_Prompt_.
Search the listing below for the string "that" and copy every line where it occurs.

^^^^

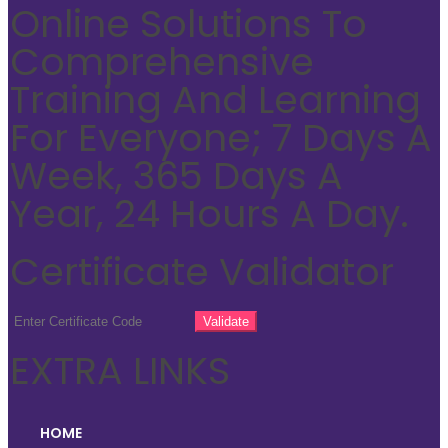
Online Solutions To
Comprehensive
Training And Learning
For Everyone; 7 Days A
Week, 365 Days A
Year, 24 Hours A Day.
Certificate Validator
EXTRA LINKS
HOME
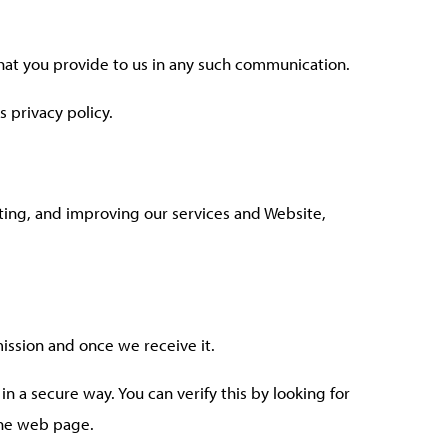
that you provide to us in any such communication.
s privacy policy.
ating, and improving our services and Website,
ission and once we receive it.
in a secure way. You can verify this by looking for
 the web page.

^^^^

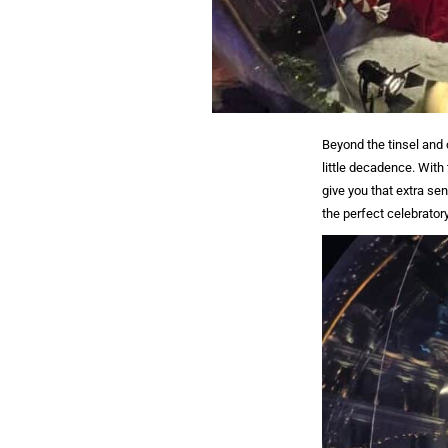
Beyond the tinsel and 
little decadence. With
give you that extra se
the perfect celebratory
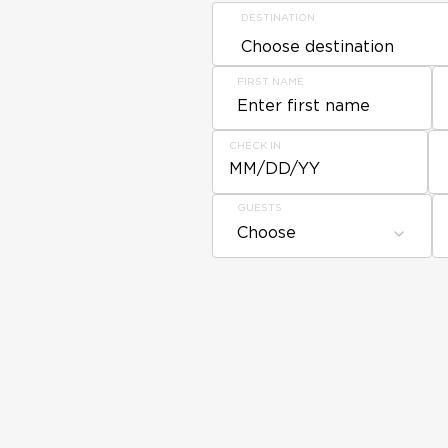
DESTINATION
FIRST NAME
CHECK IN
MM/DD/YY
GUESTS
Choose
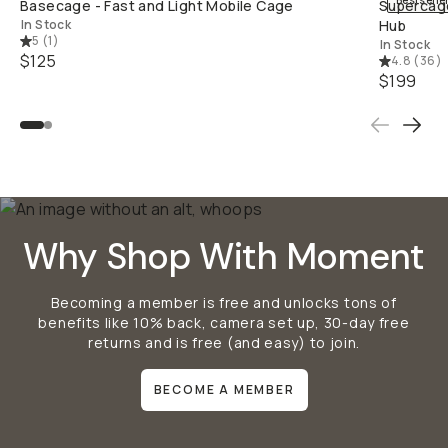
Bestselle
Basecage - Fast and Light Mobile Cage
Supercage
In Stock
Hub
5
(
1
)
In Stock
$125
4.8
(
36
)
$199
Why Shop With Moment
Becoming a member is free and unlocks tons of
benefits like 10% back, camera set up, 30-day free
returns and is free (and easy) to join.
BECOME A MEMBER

^^^^

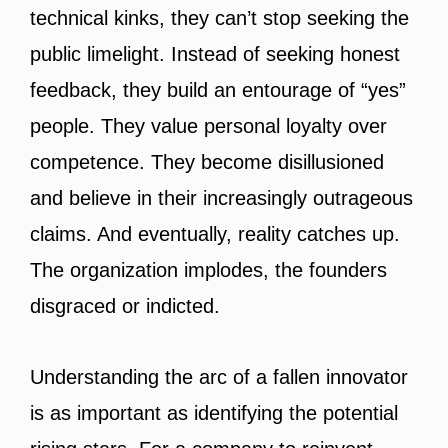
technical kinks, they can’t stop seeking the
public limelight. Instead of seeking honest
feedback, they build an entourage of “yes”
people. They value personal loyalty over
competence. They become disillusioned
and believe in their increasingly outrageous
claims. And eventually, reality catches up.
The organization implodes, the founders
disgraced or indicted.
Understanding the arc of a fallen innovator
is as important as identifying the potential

^^^^

_Task result_.
that you provide to us in any such communication.
give you that extra se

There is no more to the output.